Un simple emballage qui disparaît… et c’est tout un pan de la culture normande qui vacille. La célèbre boîte en bois du camembert pourrait bien n’être bientôt qu’un souvenir. En cause : la fermeture programmée d’une usine emblématique. Et cette nouvelle bouleverse bien plus qu’un marché…
Une usine historique menacée de fermeture
L’usine Cibem, située à Saint-Pierre-en-Auge dans le Calvados, a été fondée en 1885. Depuis plus de 130 ans, elle fabrique les boîtes en bois cylindriques qui identifient instantanément le camembert de Normandie.
Mais cette entreprise centenaire est aujourd’hui en danger. Après avoir été placée en liquidation judiciaire, elle a été rachetée par la SNEC, une filiale du groupe Lactalis. Malgré cette tentative de sauvetage, les difficultés économiques persistent. La direction a annoncé une éventuelle fermeture pour le premier semestre 2026.

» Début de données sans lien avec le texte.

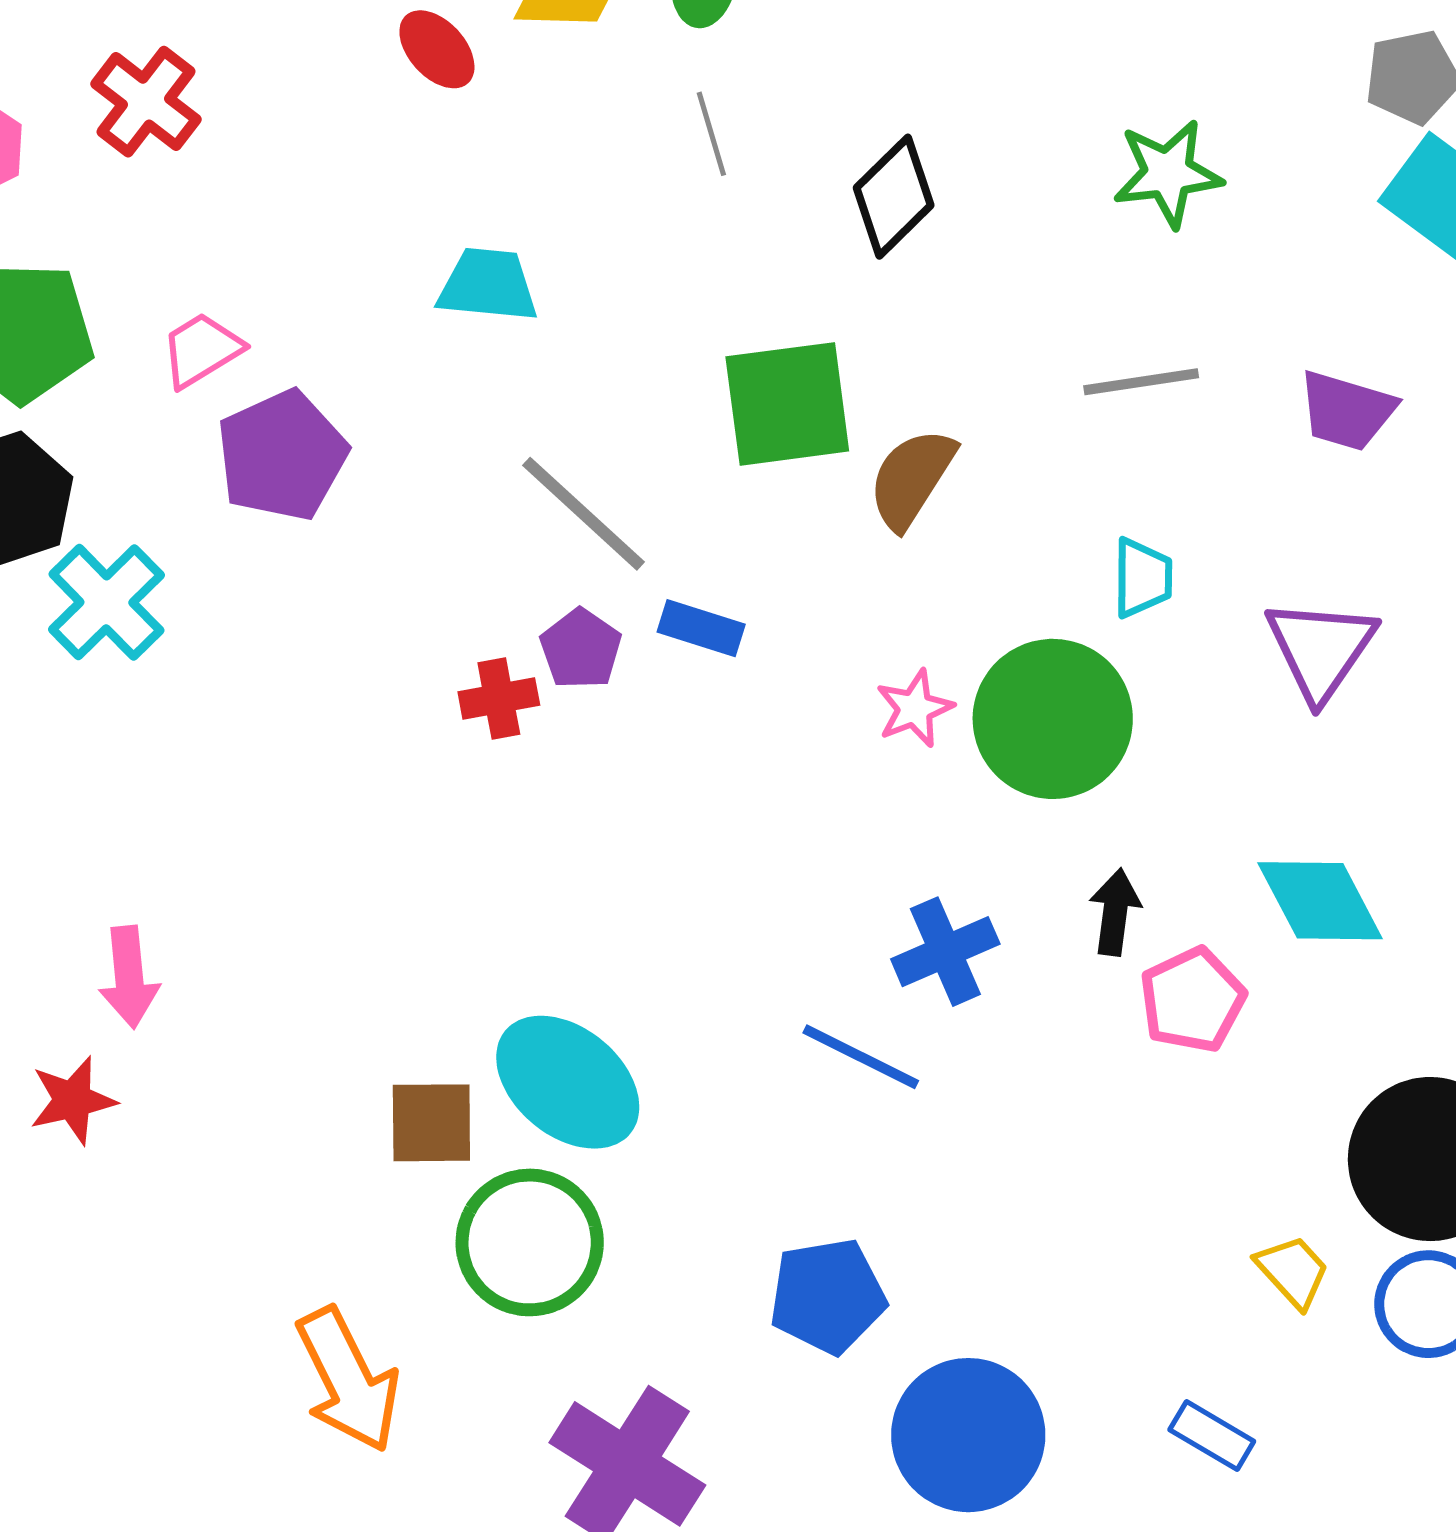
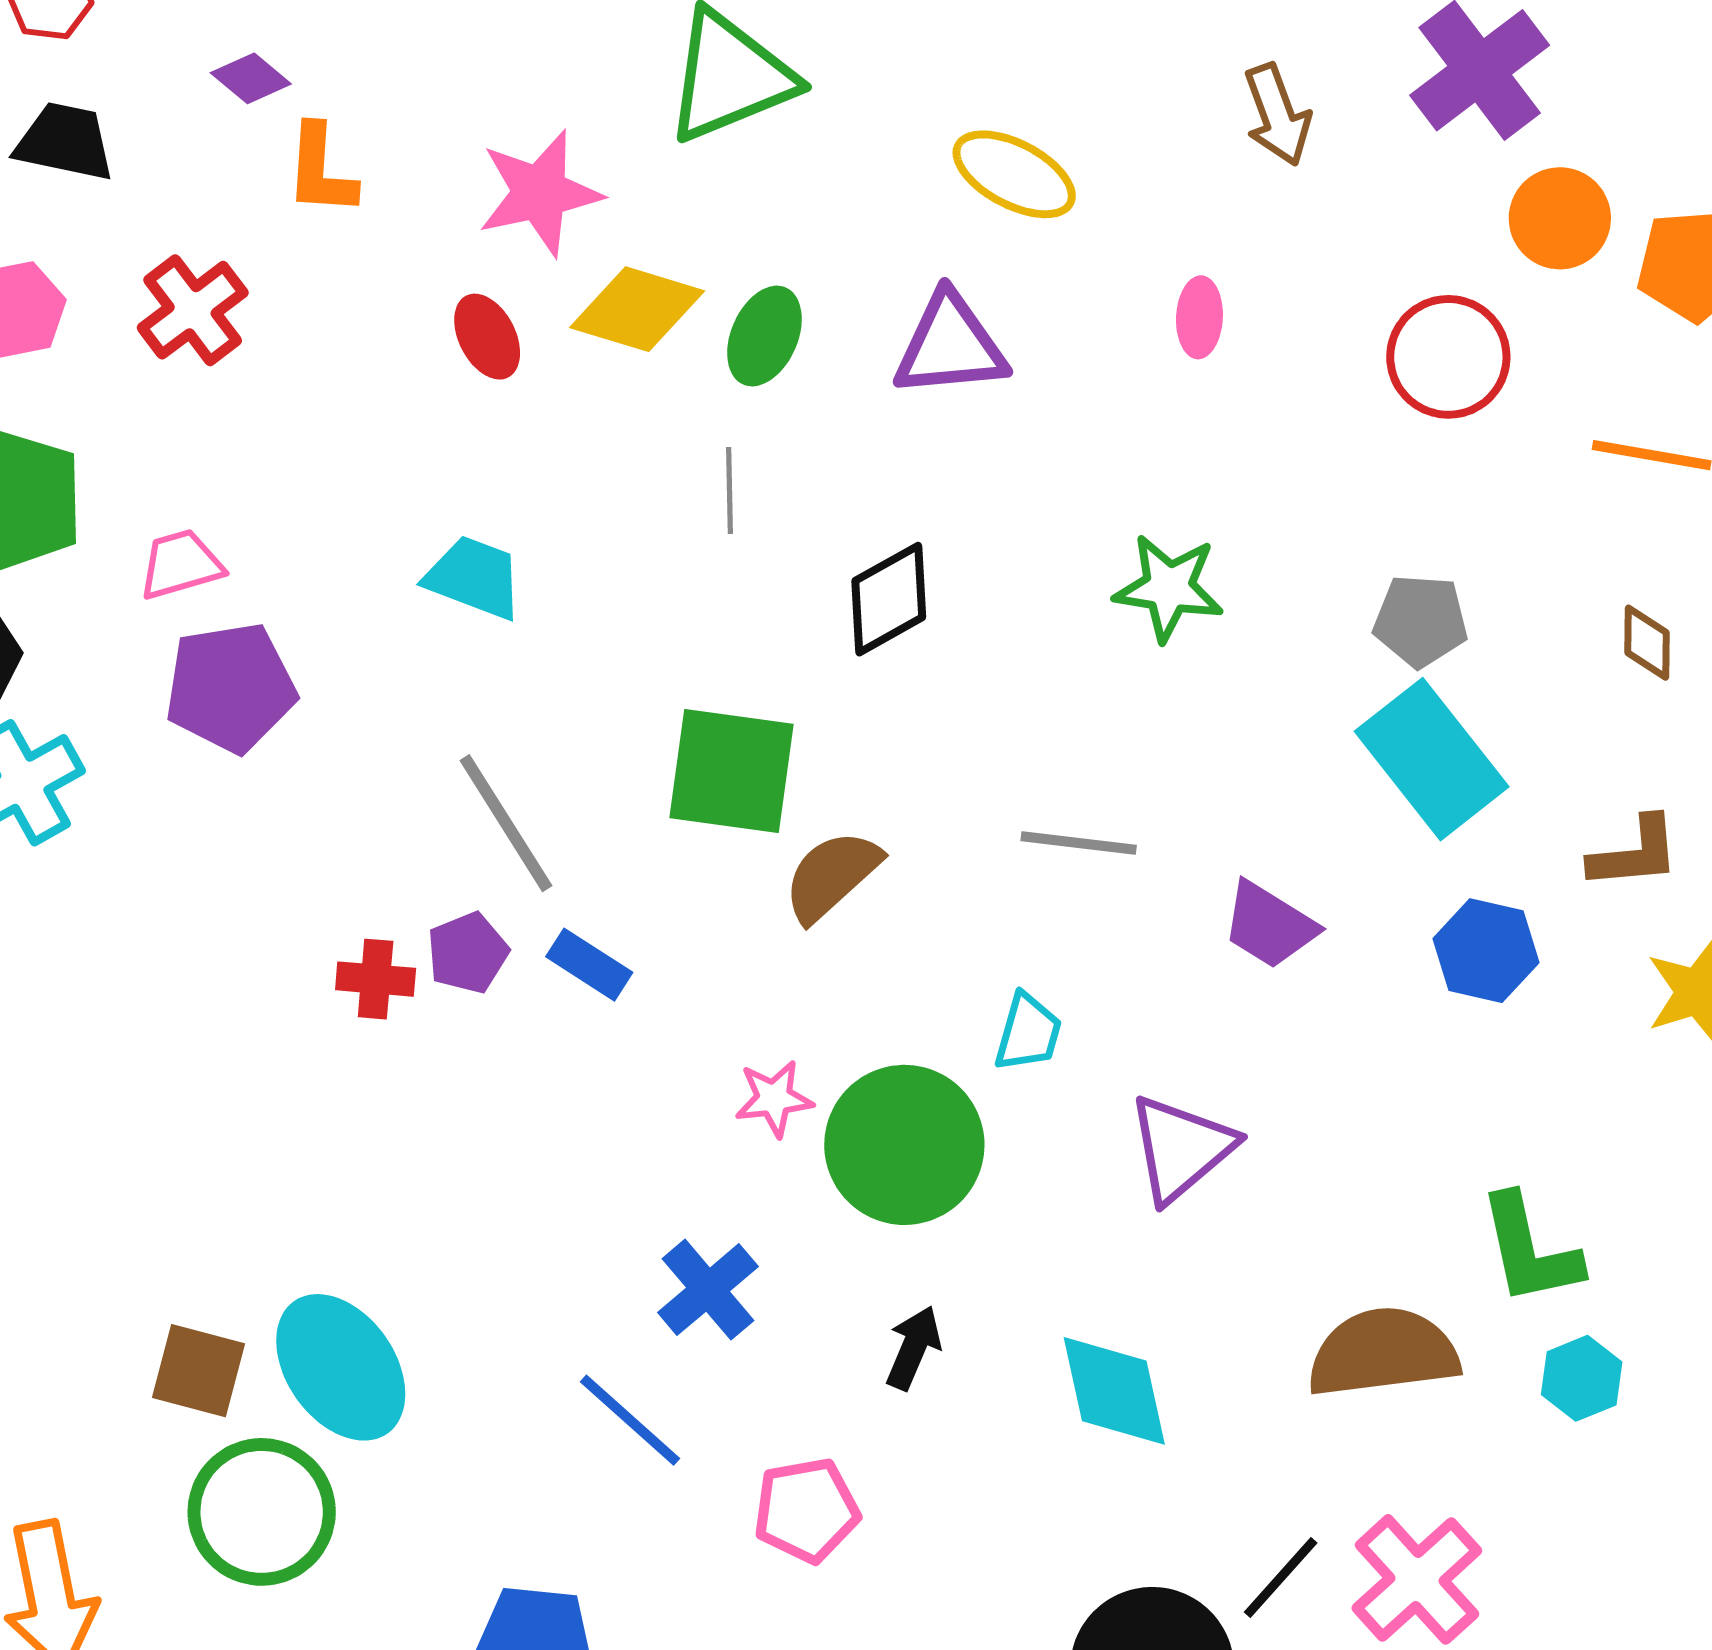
green star: (1168, 173) -> (1169, 588), moved
blue cross: (945, 952) -> (708, 1290), moved, turned -32
pink pentagon: (1192, 1000) -> (806, 1510), moved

Un choc pour les habitants et les salariés
À Saint-Pierre-en-Auge, cette annonce a été vécue comme un séisme. L’usine incarne une part de l’identité locale, avec ses 104 salariés et une tradition artisanale profondément enracinée. Le maire, Jacky Marie, a exprimé sa tristesse. Lui-même ancien employé de la Cibem, il ne cache pas que “c’est toute l’âme de la commune qui s’en va”.
Certains employés ont passé plus de 50 ans dans les ateliers. Comme cette salariée, bouleversée : “Tout va s’arrêter”. Délégués syndicaux et ouvriers dénoncent une fermeture brutale, ressentie comme soudaine et injustifiée. Valérie Prévost, de la CFDT, avoue : “On ne s’attendait pas à ça”.
Pourquoi cette boîte est si importante ?
Plus qu’un simple emballage, la boîte en bois est devenue l’un des emblèmes gustatifs et visuels du camembert. Résistante, élégante et naturelle, elle protège le fromage tout en évoquant les champs normands, les vaches paisibles et les repas conviviaux.
Sa forme, sa matière et même son odeur participent à l’univers sensoriel du camembert. Pour beaucoup, la remplacer reviendrait à modifier l’âme même du produit.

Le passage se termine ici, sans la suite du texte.